Seagate stock has seen a substantial rise in valuation multiples, with its price-to-sales (P/S) ratio increasing from 1.2x in FY 2022 to 3.2x today. Currently trading at approximately $136, STX stock’s trailing P/S multiple of 3.2x exceeds its four-year average of 2.2x and is also notably higher than Western Digital’s (NASDAQ: WDC) historical average (1.15x). Several critical factors are propelling this continuous growth:

  1. AI-Driven Storage Demand & HAMR Adoption: Increasing demand from AI, cloud, and data center clients is enhancing high-capacity nearline HDD sales. Initial volume shipments of HAMR-equipped Mozaic drives (3 TB/platter, with plans to reach up to 10 TB and ultimately 100 TB) are capturing market share amid supply limitations.
  2. Strong Earnings Surprises & Positive Outlook: Q3 results showcased strong revenue, margins, and EPS, fostering optimism for fiscal 2025. Seagate disclosed third-quarter adjusted earnings of $1.90 per share (up from 33 cents in Q3 2024) and quarterly revenue of $2.16 billion (up 31% year-over-year).
  3. Shareholder Returns: Seagate introduced a $5 billion share repurchase initiative, demonstrating confidence in enhancing EPS.
  4. Margin Expansion: Seagate’s operating margin has grown to 20% in the initial three quarters of 2025, compared to only 3% during the same timeframe last year. With AI and HAMR boosting revenue per drive, investors are factoring in considerable operating leverage, warranting premium multiples.

Yet, There Are Risks

Despite the optimistic outlook, there are significant risks. In periods of market downturn, STX has consistently lagged behind the S&P 500—declining 58.2% during the inflation-induced selloff in 2022 (from $116.02 on Jan 4 to $48.49 on Nov 3, as opposed to a 25.4% S&P decline), but it fully recovered by May 27, 2025, and surged to $136.31 by June 24. During the COVID crash, STX fell 35.6% compared to a 33.9% decrease in the S&P. In the 2008 financial crisis, the stock plummeted 89.1% while the S&P dropped 56.8%.
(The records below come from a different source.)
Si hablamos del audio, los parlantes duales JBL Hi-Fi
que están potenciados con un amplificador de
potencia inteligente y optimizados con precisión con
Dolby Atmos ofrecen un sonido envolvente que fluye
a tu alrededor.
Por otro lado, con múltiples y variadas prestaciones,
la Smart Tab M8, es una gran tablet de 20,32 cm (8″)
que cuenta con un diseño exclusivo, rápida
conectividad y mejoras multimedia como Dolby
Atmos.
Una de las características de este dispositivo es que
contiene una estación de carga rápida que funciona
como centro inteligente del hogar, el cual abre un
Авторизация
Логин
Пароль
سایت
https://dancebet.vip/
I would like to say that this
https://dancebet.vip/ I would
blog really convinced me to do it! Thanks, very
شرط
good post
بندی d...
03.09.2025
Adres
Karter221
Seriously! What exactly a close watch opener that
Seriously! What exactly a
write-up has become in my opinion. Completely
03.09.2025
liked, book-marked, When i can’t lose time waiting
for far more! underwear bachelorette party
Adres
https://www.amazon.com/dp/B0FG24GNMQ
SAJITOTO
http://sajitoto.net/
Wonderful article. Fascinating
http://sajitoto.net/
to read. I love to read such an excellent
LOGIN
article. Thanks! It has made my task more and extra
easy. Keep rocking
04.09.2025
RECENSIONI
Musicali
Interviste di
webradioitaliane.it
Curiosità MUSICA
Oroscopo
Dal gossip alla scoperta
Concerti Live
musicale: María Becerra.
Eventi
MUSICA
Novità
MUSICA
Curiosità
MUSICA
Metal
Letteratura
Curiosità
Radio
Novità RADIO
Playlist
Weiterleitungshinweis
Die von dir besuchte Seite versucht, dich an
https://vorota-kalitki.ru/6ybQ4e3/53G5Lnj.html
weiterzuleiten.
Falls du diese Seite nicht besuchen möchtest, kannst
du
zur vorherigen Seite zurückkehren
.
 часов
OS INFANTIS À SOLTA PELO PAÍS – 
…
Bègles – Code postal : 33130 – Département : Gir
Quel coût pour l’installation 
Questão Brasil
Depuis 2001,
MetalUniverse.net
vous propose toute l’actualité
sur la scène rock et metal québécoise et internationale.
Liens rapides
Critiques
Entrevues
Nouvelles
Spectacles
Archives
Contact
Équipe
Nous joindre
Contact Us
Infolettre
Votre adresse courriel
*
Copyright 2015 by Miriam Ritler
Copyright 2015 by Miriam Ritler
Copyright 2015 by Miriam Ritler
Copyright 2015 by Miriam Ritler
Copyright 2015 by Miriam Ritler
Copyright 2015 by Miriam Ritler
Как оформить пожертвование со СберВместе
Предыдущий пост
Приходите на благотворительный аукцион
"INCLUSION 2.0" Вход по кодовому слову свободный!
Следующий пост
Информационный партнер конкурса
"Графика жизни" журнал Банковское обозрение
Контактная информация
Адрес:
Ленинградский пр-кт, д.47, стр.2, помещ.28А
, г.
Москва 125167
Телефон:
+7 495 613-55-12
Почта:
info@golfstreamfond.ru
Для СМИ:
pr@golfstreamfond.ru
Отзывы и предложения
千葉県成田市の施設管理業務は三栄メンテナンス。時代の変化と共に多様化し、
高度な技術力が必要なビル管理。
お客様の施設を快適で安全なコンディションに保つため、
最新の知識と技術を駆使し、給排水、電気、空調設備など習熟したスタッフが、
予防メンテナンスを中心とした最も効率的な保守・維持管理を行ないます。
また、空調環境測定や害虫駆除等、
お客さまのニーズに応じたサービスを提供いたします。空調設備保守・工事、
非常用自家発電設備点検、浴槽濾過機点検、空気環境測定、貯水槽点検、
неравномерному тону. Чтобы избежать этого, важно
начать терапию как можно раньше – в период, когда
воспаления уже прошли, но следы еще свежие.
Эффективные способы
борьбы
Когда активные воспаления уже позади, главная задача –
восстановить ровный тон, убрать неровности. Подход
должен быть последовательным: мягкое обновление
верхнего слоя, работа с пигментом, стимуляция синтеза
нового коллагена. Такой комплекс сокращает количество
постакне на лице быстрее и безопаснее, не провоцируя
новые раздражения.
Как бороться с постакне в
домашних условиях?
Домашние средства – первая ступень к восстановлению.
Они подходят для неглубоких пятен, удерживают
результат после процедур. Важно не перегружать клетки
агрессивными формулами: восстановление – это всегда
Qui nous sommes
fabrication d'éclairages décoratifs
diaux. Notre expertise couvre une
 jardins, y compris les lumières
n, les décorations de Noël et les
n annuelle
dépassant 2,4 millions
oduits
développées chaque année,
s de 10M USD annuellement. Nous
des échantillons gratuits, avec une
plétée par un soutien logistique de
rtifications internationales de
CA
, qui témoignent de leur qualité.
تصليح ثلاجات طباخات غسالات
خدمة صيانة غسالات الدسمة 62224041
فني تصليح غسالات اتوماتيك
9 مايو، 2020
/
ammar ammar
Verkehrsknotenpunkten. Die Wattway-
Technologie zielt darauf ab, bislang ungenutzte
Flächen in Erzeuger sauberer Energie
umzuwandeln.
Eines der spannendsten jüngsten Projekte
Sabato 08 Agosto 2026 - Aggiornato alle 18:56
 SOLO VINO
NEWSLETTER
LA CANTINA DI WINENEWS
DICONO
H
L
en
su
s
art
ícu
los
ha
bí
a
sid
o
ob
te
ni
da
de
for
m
Although Seagate benefits from AI/cloud-driven storage needs, it continues to confront risks, including technological shifts, capacity constraints, regulatory or supply chain challenges, pricing pressures, and reputational issues. Investor confidence is presently reflected in premium multiples (3x P/S), but with minimal cushion, a downturn could have a significant impact, particularly in contrast to competitors like WDC, which trades closer to 1x in challenging times.